**Exercise inputs**
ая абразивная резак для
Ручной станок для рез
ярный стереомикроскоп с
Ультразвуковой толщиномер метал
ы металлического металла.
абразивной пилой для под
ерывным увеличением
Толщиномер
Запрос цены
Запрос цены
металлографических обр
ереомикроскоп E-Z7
* * *
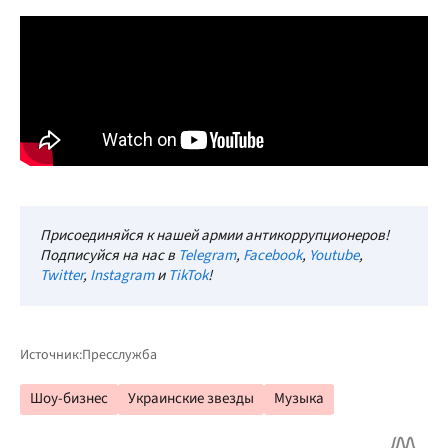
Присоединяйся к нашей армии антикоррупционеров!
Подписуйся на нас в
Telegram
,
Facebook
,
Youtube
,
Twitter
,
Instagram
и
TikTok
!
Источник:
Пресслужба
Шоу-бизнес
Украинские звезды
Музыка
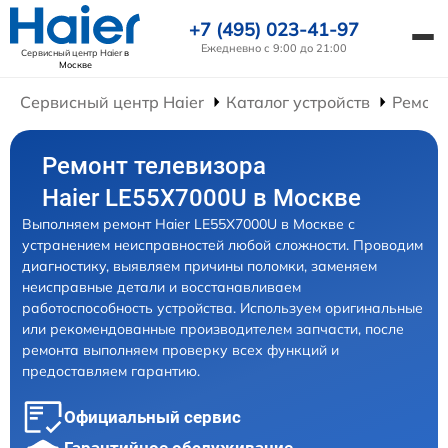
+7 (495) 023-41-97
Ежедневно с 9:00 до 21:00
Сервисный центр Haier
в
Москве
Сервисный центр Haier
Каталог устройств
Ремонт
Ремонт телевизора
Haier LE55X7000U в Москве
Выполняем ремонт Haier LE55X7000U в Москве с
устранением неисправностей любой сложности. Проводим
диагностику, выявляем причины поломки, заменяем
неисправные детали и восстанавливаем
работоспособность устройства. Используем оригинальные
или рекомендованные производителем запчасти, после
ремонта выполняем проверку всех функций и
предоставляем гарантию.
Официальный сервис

**Prompt**
Say how many lines in the entries above contain the string "Москве", offering no other words.

**Answer to this task**
3